Graypate rocked back on his heels, then said, “Yes, sir, that is a gamble. A guy can’t bet any heavier man that.” He rubbed his chin whiskers as before. “All right, all right, I’ll take you up on that. You come right here and live with us.” His grip tightened on his gun, his knuckles showing white. “On this understanding: The moment you feel sick you get out fast, and for keeps. If you don’t, I’ll bump you and drag you away myself, even if that makes me get it too. The kids come first, see?”
The shelters were far roomier than the cave. There were eighteen children living in them, all skinny with their prolonged diet of roots, edible herbs, and an occasional rabbit. The youngest and most sensitive of them ceased to be terrified of Pander after ten days. Within four months his slithering shape of blue ropiness had become a normal adjunct to their small, limited world.
Six of the youngsters were males older than Speedy, one of them much older but not yet adult. He beguiled them with his harp, teaching them to play, and now and again giving them ten-minute rides on the load-sled as a special treat. He made dolls for the girls and queer, cone-shaped little houses for the dolls, and fan-backed chairs of woven grass for the houses. None of these toys were truly Martian in design, and none were Terrestrial. They represented a pathetic compromise within his imagination; the Martian notion of what Terrestrial models might have looked like had there been any in existence.
But surreptitiously, without seeming to give any less attention to the younger ones, he directed his main efforts upon the six older boys and Speedy. To his mind, these were the hope of the world—and of Mars. At no time did he bother to ponder that the nontechnical brain is not without its virtues, or that there are times and circumstances when it is worth dropping the short view of what is practicable for the sake of the long view of what is remotely possible. So as best he could he concentrated upon the elder seven, educating them through the dragging months, stimulating their minds, encouraging their curiosity, and continually impressing upon them the idea that fear of disease can become a folk-separating dogma unless they conquered it within their souls.
He taught them that death is death, a natural process to be accepted philosophically and met with dignity—and there were times when he suspected that he was teaching them nothing, he was merely reminding them, for deep within their growing minds was the ancestral strain of Terrestrialism which had mulled its way to the same conclusions ten or twenty thousands of years before. Still, he was helping to remove this disease-block from the path of the stream, and was driving child-logic more rapidly toward adult outlook. In that respect he was satisfied. He could do little more.
In time, they organized group concerts, humming or making singing noises to the accompaniment of the harp, now and again improvising lines to suit Pander’s tunes, arguing out the respective merits of chosen words until by process of elimination they had a complete song. As songs grew to a repertoire and singing grew more adept, more polished, Old Graypate displayed interest, came to one performance, then another, until by custom he had established his own place as a one-man audience.

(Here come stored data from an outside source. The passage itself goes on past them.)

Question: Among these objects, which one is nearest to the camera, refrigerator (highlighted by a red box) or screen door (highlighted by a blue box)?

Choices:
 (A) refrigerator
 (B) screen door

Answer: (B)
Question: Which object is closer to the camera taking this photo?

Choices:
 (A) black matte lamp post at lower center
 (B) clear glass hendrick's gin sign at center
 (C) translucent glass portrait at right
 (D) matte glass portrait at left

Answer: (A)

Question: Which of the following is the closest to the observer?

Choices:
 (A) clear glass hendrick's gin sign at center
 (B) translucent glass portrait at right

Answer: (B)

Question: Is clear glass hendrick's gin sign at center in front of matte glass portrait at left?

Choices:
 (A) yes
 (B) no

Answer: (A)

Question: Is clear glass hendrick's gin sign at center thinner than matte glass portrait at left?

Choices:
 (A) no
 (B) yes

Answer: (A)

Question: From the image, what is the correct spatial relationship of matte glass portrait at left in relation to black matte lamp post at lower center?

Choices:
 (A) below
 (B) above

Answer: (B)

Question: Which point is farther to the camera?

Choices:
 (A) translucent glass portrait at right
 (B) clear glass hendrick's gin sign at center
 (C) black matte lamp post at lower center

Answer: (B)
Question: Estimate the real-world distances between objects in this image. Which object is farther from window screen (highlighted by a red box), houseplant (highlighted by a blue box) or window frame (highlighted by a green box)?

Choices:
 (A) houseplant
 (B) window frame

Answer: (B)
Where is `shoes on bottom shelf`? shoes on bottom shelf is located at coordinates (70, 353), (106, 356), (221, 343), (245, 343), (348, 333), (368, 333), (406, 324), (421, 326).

One day the eldest boy, who was named Redhead, came to Pander and grasped a tentacle-tip. “Devil, may I operate your food-machine?”

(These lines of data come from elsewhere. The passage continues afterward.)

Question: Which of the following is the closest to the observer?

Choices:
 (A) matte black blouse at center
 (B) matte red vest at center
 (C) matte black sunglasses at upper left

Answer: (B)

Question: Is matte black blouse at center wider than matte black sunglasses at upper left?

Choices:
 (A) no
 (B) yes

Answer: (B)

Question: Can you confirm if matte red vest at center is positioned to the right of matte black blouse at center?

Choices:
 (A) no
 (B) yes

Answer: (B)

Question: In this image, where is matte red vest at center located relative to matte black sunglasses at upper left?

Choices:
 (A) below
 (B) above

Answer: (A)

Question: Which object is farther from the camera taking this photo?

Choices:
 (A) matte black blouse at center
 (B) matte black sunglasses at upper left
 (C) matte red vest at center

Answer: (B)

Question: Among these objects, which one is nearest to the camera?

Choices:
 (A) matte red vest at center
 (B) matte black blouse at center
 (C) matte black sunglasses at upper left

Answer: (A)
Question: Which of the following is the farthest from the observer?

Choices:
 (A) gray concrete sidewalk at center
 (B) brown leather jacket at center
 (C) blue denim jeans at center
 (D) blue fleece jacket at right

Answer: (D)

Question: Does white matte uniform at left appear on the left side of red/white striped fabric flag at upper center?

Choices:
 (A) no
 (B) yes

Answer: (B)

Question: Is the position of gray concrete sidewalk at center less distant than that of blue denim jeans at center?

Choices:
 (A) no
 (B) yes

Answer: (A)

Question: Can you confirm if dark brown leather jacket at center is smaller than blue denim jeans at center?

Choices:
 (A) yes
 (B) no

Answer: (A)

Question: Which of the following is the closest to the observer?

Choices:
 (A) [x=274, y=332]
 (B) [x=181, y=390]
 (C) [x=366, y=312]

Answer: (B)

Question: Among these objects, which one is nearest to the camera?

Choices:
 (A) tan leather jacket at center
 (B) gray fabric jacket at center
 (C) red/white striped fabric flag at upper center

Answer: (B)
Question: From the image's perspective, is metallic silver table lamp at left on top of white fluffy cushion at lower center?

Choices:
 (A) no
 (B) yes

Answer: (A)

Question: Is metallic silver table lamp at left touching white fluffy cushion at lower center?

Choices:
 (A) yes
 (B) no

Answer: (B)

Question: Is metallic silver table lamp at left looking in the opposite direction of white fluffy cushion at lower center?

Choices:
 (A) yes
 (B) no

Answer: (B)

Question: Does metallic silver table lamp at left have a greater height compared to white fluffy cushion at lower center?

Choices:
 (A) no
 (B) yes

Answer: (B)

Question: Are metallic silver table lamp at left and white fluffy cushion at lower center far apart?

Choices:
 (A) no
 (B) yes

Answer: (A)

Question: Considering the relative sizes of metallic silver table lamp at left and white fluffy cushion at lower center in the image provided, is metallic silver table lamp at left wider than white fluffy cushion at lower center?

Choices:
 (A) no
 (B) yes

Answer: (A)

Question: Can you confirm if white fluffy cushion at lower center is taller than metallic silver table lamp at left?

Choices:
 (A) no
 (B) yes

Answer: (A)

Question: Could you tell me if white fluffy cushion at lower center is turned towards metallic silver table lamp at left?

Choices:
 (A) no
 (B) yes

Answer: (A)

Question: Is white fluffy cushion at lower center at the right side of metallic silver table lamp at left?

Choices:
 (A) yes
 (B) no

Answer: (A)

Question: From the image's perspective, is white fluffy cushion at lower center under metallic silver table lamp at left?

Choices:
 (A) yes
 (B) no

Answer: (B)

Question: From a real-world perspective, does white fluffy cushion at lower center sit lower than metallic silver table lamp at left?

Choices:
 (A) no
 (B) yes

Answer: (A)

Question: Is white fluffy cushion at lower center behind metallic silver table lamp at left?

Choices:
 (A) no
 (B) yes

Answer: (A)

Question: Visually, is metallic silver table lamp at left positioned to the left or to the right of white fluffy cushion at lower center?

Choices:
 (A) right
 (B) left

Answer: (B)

“You mean you would like me to show you how to work it?”
“No, Devil, I know how to work it.” The boy gazed sell-assuredly into the other’s great bee-eyes.
“Then how is it operated?”
“You fill its container with the tenderest blades of grass, being careful not to include roots. You are equally careful not to turn a switch before the container is full and its door completely closed. You then turn the red switch for a count of two hundred eighty, reverse the container, turn the green switch for a count of forty-seven. You then close both switches, empty the container’s warm pulp into the end molds and apply the press until the biscuits are firm and dry.”